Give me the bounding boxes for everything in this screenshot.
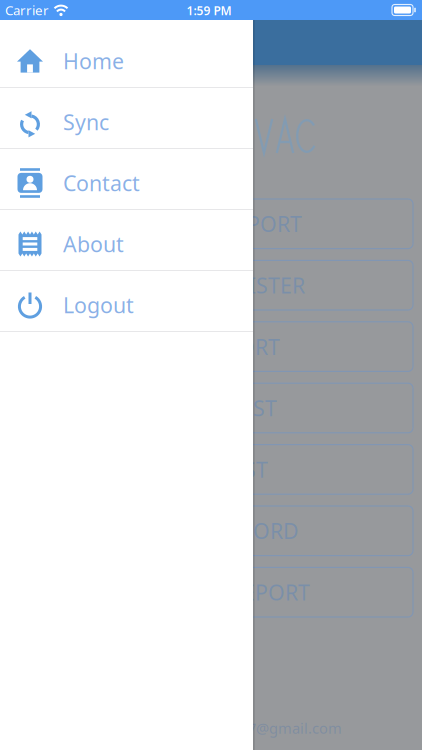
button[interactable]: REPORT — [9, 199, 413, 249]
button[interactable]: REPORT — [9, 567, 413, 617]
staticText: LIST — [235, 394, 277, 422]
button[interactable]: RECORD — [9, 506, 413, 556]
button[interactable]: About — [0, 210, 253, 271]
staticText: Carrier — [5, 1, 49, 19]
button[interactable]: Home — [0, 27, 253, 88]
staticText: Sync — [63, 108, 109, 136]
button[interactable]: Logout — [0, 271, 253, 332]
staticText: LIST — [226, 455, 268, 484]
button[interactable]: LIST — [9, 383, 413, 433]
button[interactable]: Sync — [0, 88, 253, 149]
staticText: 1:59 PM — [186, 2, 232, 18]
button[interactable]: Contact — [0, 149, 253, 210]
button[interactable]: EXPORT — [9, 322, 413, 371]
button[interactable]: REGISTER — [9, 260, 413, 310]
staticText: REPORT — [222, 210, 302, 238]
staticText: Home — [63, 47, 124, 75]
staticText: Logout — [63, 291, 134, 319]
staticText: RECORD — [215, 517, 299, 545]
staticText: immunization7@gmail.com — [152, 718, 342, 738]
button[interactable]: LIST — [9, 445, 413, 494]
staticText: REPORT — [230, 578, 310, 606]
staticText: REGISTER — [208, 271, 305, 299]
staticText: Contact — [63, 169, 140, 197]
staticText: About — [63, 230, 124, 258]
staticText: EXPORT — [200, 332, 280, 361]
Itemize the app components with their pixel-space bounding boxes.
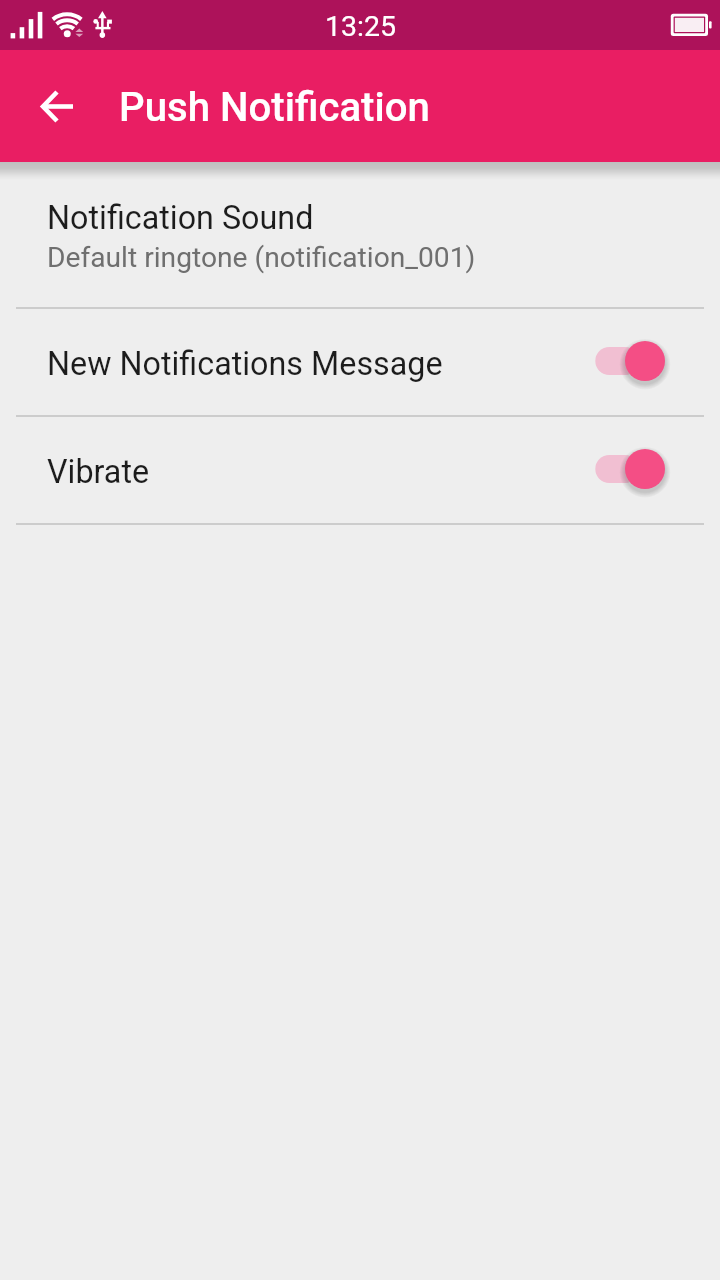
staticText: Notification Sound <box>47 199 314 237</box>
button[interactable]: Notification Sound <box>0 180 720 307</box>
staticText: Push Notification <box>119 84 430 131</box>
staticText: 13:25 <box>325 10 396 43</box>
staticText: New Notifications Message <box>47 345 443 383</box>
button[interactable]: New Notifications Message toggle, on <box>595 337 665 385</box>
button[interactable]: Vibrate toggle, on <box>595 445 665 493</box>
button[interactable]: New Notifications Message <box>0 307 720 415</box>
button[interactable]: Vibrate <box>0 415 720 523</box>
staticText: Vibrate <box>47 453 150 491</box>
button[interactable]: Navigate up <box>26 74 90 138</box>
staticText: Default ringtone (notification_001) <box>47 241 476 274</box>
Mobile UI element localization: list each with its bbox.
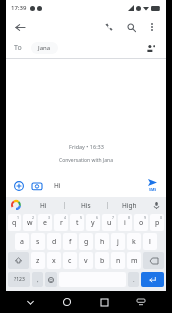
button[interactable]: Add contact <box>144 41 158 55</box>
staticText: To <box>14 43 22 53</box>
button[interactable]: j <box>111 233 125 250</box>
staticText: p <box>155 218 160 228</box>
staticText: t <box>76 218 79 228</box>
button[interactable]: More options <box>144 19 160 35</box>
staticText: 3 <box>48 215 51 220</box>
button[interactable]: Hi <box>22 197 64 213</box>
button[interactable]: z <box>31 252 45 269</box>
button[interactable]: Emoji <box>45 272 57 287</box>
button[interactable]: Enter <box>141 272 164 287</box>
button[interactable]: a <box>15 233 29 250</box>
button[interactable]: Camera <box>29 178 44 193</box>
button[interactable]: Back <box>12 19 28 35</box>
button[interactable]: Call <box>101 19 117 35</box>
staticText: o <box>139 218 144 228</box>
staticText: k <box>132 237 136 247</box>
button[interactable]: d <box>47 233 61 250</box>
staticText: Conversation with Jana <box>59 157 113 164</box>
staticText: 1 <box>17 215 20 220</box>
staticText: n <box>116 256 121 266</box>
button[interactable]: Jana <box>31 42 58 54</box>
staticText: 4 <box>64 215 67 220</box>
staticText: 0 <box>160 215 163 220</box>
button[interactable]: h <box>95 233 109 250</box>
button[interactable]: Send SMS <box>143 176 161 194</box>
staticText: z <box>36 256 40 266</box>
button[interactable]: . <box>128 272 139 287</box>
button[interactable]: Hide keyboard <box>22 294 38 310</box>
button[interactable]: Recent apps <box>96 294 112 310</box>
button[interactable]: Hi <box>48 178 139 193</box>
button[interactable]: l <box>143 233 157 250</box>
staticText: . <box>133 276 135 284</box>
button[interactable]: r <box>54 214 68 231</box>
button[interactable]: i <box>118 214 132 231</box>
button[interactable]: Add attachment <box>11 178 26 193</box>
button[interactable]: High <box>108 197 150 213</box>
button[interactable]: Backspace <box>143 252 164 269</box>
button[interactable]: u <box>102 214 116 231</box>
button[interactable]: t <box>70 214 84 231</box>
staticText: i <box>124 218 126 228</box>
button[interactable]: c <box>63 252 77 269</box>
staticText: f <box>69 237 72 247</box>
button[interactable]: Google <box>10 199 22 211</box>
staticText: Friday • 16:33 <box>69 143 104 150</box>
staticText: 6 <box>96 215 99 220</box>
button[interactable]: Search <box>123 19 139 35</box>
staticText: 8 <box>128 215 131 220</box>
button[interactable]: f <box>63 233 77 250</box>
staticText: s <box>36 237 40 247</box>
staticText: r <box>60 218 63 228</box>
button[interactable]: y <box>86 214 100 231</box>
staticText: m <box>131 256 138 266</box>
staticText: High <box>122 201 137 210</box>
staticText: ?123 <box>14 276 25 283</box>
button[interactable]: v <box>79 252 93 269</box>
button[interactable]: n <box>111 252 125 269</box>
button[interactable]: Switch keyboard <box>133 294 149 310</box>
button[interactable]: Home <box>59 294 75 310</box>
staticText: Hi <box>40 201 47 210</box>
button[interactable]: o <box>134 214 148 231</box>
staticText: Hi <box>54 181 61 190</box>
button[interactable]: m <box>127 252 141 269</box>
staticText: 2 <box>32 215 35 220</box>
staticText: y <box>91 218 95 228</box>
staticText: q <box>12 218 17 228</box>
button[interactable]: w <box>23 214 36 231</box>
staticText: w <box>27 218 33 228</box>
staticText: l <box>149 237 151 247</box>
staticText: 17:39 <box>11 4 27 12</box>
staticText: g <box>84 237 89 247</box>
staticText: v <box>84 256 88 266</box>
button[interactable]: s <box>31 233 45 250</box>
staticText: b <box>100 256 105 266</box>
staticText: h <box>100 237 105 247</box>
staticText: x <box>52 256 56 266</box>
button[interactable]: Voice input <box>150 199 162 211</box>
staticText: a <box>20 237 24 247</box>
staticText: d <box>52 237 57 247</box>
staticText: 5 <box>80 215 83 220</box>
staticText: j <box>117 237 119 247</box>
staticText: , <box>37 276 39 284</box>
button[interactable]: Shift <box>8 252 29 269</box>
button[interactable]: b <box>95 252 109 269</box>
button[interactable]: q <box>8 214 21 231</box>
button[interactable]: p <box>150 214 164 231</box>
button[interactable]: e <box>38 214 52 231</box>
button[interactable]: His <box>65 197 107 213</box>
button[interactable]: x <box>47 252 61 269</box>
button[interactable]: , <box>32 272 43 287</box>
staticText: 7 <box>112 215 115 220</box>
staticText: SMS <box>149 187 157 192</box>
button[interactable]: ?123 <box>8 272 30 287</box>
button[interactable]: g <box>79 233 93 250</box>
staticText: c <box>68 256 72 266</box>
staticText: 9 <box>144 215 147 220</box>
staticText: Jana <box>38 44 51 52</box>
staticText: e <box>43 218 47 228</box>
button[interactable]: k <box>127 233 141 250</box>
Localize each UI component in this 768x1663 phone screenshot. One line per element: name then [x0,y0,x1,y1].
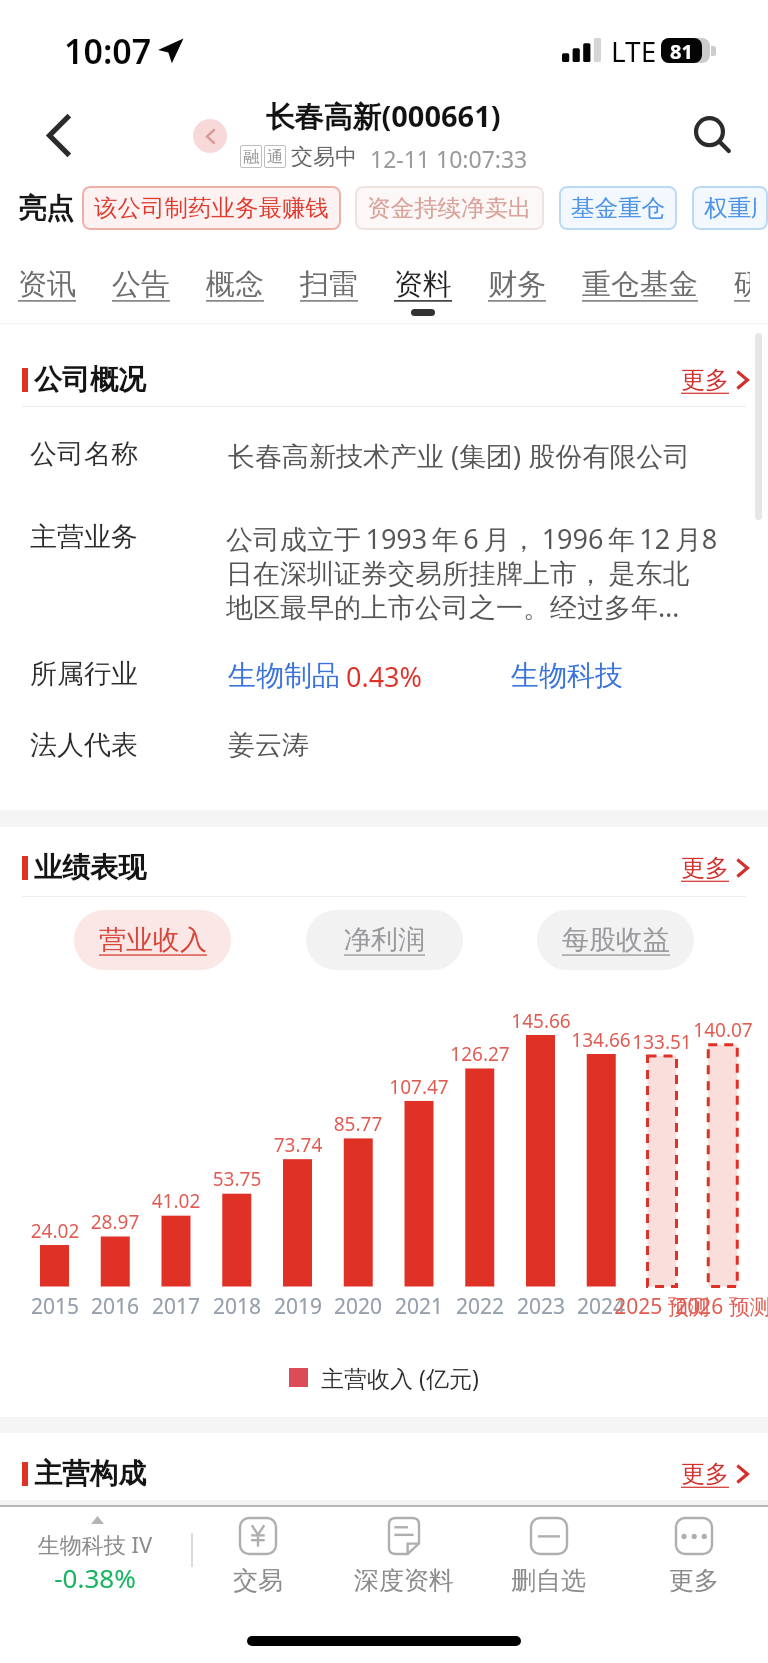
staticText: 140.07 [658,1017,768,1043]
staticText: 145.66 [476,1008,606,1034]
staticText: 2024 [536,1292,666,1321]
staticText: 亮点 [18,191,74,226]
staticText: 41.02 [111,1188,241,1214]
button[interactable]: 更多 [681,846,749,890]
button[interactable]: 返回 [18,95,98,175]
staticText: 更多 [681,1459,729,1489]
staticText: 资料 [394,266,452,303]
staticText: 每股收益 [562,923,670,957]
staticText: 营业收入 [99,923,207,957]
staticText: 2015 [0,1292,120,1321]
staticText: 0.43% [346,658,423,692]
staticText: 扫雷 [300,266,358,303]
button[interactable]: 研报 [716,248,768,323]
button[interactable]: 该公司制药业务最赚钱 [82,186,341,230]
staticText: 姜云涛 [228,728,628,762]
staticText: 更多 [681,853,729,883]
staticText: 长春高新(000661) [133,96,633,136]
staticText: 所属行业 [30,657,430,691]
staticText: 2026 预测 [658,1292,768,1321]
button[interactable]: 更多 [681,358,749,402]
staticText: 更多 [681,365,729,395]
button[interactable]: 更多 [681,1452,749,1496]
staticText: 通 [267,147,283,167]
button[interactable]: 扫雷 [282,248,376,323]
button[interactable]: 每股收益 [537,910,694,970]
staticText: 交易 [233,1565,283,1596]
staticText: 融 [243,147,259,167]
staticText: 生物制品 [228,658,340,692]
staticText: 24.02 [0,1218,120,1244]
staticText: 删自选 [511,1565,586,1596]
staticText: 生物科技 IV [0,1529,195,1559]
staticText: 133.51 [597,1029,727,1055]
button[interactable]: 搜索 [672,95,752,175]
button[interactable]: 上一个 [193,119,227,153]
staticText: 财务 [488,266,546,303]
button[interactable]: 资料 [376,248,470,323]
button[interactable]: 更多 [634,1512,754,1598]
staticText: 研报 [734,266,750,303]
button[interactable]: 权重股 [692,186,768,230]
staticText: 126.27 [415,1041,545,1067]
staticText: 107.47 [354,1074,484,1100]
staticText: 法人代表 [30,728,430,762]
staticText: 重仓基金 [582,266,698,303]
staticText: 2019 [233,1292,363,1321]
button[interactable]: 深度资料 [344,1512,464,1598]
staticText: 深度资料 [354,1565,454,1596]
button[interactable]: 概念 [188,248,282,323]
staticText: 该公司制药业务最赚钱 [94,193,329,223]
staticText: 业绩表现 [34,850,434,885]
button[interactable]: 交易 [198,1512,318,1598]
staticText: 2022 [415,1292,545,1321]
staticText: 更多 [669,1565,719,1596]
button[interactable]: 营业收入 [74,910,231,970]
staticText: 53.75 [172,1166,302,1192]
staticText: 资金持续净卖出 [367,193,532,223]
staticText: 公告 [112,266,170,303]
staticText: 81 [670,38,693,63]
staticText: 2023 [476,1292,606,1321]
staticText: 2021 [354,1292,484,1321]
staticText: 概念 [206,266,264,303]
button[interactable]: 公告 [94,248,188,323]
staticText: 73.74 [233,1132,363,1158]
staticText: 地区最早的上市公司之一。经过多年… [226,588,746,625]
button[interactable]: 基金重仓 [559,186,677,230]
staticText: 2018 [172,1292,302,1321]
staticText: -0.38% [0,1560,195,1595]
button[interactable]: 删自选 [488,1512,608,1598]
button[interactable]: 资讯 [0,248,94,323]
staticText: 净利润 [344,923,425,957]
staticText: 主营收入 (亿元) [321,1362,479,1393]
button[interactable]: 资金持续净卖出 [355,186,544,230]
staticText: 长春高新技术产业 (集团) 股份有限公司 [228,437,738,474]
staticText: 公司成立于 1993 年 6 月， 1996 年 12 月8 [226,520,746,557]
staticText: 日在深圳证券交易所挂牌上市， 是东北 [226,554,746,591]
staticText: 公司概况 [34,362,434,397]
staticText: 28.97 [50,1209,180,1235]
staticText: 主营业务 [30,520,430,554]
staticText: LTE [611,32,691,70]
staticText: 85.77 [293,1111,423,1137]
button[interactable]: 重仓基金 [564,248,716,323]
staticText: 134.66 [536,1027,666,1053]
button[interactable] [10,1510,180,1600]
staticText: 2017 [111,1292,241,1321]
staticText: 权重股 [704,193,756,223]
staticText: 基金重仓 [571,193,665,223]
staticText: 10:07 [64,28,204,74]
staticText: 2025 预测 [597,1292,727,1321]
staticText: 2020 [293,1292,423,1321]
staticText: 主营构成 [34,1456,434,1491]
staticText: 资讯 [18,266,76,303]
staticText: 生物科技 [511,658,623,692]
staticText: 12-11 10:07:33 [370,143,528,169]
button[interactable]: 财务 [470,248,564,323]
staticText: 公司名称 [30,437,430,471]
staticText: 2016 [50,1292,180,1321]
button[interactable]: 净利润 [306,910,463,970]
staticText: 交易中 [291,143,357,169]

━━━━━━━━━━

### Task goal
Across the records above, how many lines contain the word "keyboard"? Give the number by itself.

### Exercise output
2